Granby native Amber Wyzik is thrilled to serve as Granby’s Director of Library Services. Photo by Nicole Muller

On April 25, Wyzik sent her daughters Kaya, 10, and Piper, 7, off to Kelly Lane School before embarking on a new journey as Granby’s Director of Library Services. She couldn’t be happier!

A Granby native whose parents and grandparents walked these streets before her, Amber Lansing Wyzik was an “Army brat” whose father was transferred to California when she was in kindergarten. “When I was in third grade, we moved back East to a home in Southwick, Mass., and I graduated high school there,” Wyzik says.

With her sight set on a career as a preschool teacher, Wyzik attended Westfield State University, graduating with a degree in elementary education. But while in college, an ad for a children’s programmer at Avon Public Library led her to a masters’ degree in Information and Library Science (MILS) from Southern Connecticut State University.

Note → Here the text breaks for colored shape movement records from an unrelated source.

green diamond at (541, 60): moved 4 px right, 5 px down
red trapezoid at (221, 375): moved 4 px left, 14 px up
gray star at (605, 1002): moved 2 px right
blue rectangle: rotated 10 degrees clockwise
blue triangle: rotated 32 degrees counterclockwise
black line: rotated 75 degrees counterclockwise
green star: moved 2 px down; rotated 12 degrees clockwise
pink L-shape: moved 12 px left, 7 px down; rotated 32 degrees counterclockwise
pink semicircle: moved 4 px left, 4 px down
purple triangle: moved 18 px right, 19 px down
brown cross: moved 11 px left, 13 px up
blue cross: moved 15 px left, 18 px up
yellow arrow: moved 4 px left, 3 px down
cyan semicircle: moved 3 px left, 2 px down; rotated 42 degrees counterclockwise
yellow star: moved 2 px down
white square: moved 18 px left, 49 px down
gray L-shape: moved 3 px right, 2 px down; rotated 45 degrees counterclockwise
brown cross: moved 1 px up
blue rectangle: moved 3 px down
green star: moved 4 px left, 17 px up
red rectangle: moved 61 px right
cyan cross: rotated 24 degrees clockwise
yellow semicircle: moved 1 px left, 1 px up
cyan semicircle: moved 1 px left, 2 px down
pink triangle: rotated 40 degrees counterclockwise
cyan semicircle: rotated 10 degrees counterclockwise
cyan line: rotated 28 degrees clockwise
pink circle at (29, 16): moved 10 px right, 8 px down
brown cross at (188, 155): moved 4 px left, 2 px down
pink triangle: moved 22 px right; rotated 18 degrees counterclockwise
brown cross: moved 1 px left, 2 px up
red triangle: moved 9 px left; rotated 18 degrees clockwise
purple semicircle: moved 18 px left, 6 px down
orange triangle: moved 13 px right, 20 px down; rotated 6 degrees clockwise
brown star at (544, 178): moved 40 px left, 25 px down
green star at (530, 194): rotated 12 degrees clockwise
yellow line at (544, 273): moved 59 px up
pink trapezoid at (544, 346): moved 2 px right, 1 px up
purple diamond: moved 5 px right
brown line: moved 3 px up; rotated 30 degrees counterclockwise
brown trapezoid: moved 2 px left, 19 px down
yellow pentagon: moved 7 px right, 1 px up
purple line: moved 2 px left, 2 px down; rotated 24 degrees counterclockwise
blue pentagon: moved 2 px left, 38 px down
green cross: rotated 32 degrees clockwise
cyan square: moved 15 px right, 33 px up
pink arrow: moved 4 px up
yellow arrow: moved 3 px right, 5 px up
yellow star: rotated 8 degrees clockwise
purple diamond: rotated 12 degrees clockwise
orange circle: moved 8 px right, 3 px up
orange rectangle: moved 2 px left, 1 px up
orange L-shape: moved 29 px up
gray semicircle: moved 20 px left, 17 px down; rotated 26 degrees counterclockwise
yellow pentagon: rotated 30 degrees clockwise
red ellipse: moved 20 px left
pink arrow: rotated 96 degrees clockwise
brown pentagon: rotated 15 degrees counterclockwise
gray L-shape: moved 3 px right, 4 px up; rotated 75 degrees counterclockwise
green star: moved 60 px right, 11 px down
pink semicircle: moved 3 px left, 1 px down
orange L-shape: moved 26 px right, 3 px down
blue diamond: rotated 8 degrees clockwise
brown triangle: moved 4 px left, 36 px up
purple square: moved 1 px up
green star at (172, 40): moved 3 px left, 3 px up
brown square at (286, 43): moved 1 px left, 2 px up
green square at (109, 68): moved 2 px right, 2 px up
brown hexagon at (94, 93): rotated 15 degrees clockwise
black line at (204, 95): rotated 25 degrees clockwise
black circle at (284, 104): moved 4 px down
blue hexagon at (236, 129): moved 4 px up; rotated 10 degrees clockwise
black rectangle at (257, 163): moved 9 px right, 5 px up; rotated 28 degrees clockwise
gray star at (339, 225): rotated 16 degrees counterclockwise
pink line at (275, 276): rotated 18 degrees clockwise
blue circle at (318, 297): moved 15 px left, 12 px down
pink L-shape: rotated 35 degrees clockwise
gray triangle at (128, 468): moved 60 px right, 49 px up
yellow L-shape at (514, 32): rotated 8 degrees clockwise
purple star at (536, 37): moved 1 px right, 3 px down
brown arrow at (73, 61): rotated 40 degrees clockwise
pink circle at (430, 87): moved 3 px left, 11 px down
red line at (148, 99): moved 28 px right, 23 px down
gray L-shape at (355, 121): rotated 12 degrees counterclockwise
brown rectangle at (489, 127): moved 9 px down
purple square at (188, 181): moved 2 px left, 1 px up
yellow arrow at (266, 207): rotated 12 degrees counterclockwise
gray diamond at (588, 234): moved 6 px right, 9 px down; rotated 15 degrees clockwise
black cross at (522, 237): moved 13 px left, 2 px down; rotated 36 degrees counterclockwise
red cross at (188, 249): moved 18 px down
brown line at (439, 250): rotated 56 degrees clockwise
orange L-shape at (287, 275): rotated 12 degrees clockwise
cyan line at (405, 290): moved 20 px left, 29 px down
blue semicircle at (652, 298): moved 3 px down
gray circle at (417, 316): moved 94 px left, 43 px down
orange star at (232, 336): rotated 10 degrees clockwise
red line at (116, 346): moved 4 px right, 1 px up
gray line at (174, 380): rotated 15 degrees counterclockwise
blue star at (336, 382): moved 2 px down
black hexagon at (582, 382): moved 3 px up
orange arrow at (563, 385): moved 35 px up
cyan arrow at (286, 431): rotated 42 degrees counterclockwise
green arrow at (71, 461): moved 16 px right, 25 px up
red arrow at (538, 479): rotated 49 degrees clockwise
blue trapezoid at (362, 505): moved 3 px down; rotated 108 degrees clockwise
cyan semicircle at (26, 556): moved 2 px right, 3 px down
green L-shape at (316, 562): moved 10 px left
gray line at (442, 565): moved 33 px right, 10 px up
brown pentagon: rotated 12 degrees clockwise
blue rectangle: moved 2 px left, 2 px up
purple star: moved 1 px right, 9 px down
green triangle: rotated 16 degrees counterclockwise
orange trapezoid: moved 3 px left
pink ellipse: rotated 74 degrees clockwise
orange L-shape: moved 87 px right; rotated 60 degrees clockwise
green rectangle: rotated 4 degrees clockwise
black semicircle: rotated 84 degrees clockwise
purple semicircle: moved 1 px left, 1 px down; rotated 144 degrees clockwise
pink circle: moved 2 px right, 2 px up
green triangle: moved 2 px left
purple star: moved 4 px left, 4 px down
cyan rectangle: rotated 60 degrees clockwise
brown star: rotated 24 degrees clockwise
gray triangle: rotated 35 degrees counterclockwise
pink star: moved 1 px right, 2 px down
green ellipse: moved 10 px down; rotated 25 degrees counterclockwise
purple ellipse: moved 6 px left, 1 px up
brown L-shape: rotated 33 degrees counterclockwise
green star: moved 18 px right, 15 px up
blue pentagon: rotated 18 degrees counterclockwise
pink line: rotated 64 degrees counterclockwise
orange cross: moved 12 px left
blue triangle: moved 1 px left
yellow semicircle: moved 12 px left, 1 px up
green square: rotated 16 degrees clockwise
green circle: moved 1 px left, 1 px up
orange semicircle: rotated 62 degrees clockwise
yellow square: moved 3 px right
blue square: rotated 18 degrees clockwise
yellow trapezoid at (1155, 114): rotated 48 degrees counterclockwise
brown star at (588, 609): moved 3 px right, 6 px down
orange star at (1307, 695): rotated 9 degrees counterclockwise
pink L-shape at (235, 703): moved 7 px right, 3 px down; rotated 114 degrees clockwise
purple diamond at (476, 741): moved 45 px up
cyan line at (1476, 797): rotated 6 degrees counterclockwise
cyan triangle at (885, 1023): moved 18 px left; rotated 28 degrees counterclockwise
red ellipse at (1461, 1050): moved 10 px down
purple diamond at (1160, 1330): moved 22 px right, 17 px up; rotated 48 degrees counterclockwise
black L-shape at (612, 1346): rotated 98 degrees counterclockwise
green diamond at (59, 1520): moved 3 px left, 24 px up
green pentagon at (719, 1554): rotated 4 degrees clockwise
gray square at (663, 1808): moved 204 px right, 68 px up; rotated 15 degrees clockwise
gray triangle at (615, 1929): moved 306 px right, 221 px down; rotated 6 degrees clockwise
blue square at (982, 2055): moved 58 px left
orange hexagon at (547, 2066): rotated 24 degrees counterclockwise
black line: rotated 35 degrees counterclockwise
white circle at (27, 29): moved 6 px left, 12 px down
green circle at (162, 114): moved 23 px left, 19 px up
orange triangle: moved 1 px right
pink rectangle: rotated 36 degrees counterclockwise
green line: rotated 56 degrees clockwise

Following graduation, she spent five years at Avon Public Library, four as manager of children and teen services, before moving on to Granby’s Kelly Lane School, where she served as media specialist for 11 years.

“When my husband Aaron and I decided we wanted to buy a house in 2010, I was working in Avon and he was at a legal technology company in Southwick,” Wyzik says. “My mom Linda had moved back to Granby, my cousin lives in town, and it just made sense to settle here.”

But life isn’t all about one’s job, especially for a mother of two active children. Wyzik, who enjoys crocheting, paper art and gardening, naturally includes Kaya and Piper in her pastimes. Over the past winter, the family took up skiing. “We went to Sundown with neighbors, took lessons, and we all love it,” she says.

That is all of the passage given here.